Abstract
Aberrant expression of microRNA-133b (miR-133b) has been frequently reported in some cancers excluding ovarian cancer (OC). The role and its molecular mechanism of miR-133b in OC have not been reported. In this study, we explored the effects of miR-133b overexpression on proliferation and invasion in OC cells. The mRNA level of miR-133b in OC cell lines was determined by real-time PCR. The miR-133b mimic was transiently transfected into OC cells using Lipofectamine™ 2000 reagent. Subsequently, cell proliferation and invasion were assessed by MTT, Brdu-ELISA and Transwell assays. Moreover, the effects of miR-133b overexpression on the MAPK and PI3K/Akt signaling pathways were determined by Western blot. Protein level of EGFR was also measured by Western blotting. Meanwhile, luciferase assays were performed to validate EGFR as miR-133b target in OC cells. Our results showed that the mRNA level of miR-133b was remarkably decreased in OC cell lines compared with normal colon epithelium cells, whereas the protein expression of EGFR was significantly increased. Up-regulation of miR-133b inhibited the proliferation and invasion of OC cells. We also found that miR-133b overexpression evidently decreased the phosphorylation of Erk1/2 and Akt. Bioinformatics analysis predicted that the EGFR was a potential target gene of miR-133b. Luciferase reporter assay demonstrated that miR-133b could directly target EGFR. Altogether, our results indicated that miR-133b overexpression was shown to inhibit proliferation and invasion of OC cells through suppression of the MAPK and PI3K/Akt signaling pathways by targeting EGFR.

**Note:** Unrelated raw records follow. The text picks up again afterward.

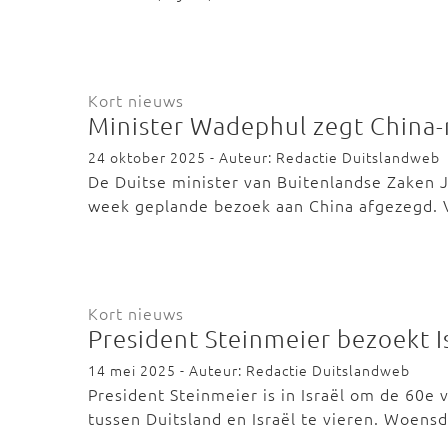
Kort nieuws
Minister Wadephul zegt China-r
24 oktober 2025 - Auteur: Redactie Duitslandweb
De Duitse minister van Buitenlandse Zaken
week geplande bezoek aan China afgezegd.
Kort nieuws
President Steinmeier bezoekt I
14 mei 2025 - Auteur: Redactie Duitslandweb
President Steinmeier is in Israël om de 60e
tussen Duitsland en Israël te vieren. Woen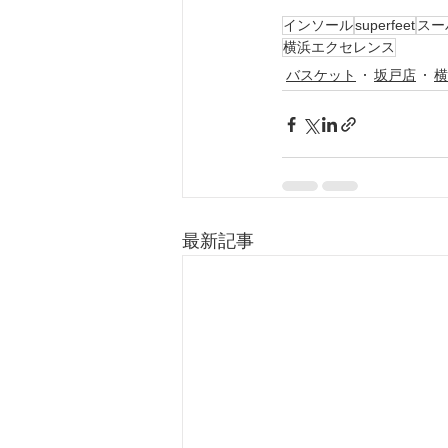
インソール
superfeet
スー
横浜エクセレンス
バスケット
坂戸店
横
最新記事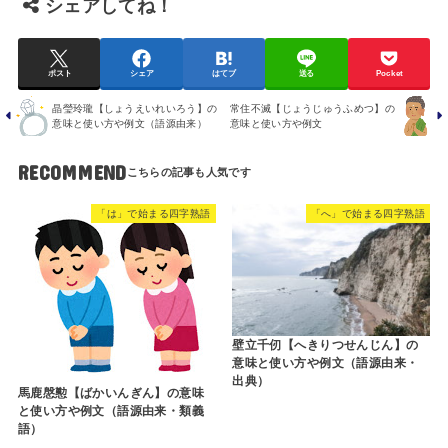
シェアしてね！
ポスト
シェア
はてブ
送る
Pocket
晶瑩玲瓏【しょうえいれいろう】の
常住不滅【じょうじゅうふめつ】の
意味と使い方や例文（語源由来）
意味と使い方や例文
RECOMMEND
「は」で始まる四字熟語
「へ」で始まる四字熟語
壁立千仞【へきりつせんじん】の
意味と使い方や例文（語源由来・
出典）
馬鹿慇懃【ばかいんぎん】の意味
と使い方や例文（語源由来・類義
語）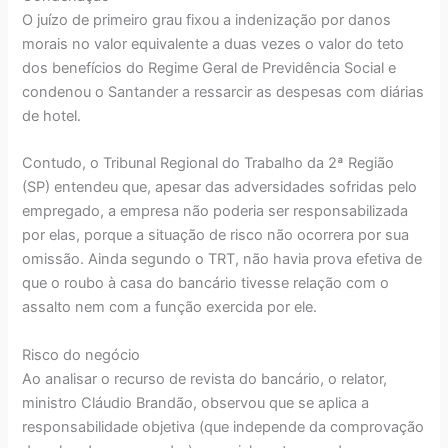
O juízo de primeiro grau fixou a indenização por danos
morais no valor equivalente a duas vezes o valor do teto
dos benefícios do Regime Geral de Previdência Social e
condenou o Santander a ressarcir as despesas com diárias
de hotel.
Contudo, o Tribunal Regional do Trabalho da 2ª Região
(SP) entendeu que, apesar das adversidades sofridas pelo
empregado, a empresa não poderia ser responsabilizada
por elas, porque a situação de risco não ocorrera por sua
omissão. Ainda segundo o TRT, não havia prova efetiva de
que o roubo à casa do bancário tivesse relação com o
assalto nem com a função exercida por ele.
Risco do negócio
Ao analisar o recurso de revista do bancário, o relator,
ministro Cláudio Brandão, observou que se aplica a
responsabilidade objetiva (que independe da comprovação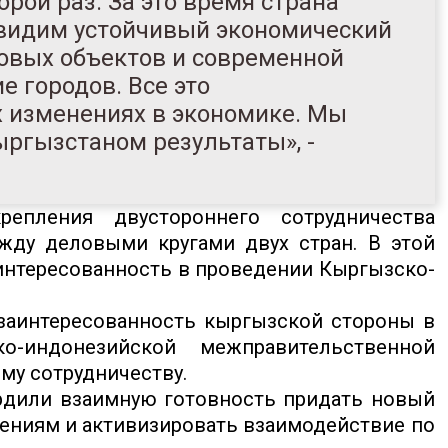
рой раз. За это время страна
 видим устойчивый экономический
новых объектов и современной
е городов. Все это
 изменениях в экономике. Мы
ргызстаном результаты», -
епления двустороннего сотрудничества
жду деловыми кругами двух стран. В этой
интересованность в проведении Кыргызско-
заинтересованность кыргызской стороны в
о-индонезийской межправительственной
му сотрудничеству.
рдили взаимную готовность придать новый
ниям и активизировать взаимодействие по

Keywords: MicroRNA-133b, ovarian cancer, proliferation, invasion, MAPK and PI3K/Akt signaling pathway, epidermal growth factor receptor
Introduction
Ovarian cancer (OC) is the seventh most common cancer and the eighth leading cause of cancer-related deaths in women [1,2]. Although diagnostic method, surgical technique and new chemotherapy regimens have been improved, therapy of OC is still a challenge [3]. Moreover, 5-year survival rate is still low because of the development of drug resistance, and only 45% patients with OC are diagnosed at advanced stage and can survive more than 5 years [4]. Due to the poor survival of patients with OC, it is essential and of great interest to identify the molecular mechanism underling the initiation and progression of OC. In recent years, miRNAs offer a novel molecular approach, and it has been confirmed to be associated with pathogenesis of OC.
Many studies have reported that microRNAs (miRNAs) are small (about in length), non-coding RNAs of 22 nucleotides [5], and play important roles in regulation of the biological and metabolic processes of cancers [6]. They generally function as oncogenes or tumor suppressors during the progression of cancers. Moreover, a large body of research has demonstrated that miRNAs are involved in tumorigenesis and metastasis by targeting many types of molecules [7]. In recent years, it is reported that numerous miRNAs are aberrantly expressed in plenty of cancers such as ovarian cancer. The expression of miR-25 was up-regulated in OC tissues, and down-regulation of miR-25 significantly suppressed proliferation, migration and invasion of OC cells by targeting large tumor suppressor 2 (LATS2) [8]. Lu et al. demonstrated miR-200c expression was inversely associated with lymph node metastasis of OC, and down-regulation of miR-200c inhibited metastasis in OC cells by targeting zinc finger E-box-binding homeobox 2 (ZEB2) expression [9]. These two miRNAs act as oncogene, whereas some tumor suppressor miRNAs were also studied in OC. For example, miR-212 acted as a tumor suppressor and inhibited proliferation, migration and invasion of ovarian cancer cells through directly targeting heparin-binding epidermal growth factor (HBEGF) [10]. Overexpression of miR-34a suppressed ovarian cancer cell proliferation and motility via inhibition of its target gene AXL [11]. miR-148a was markedly decreased in OC tissues, and inhibited SKOV3 cell migration and invasion by targeting sphingosine-1-phosphate receptor 1 (S1PR1) [12]. miR-498 is involved in the regulation of forkhead box O3 (FOXO3) to inhibit proliferation of OC cells [13].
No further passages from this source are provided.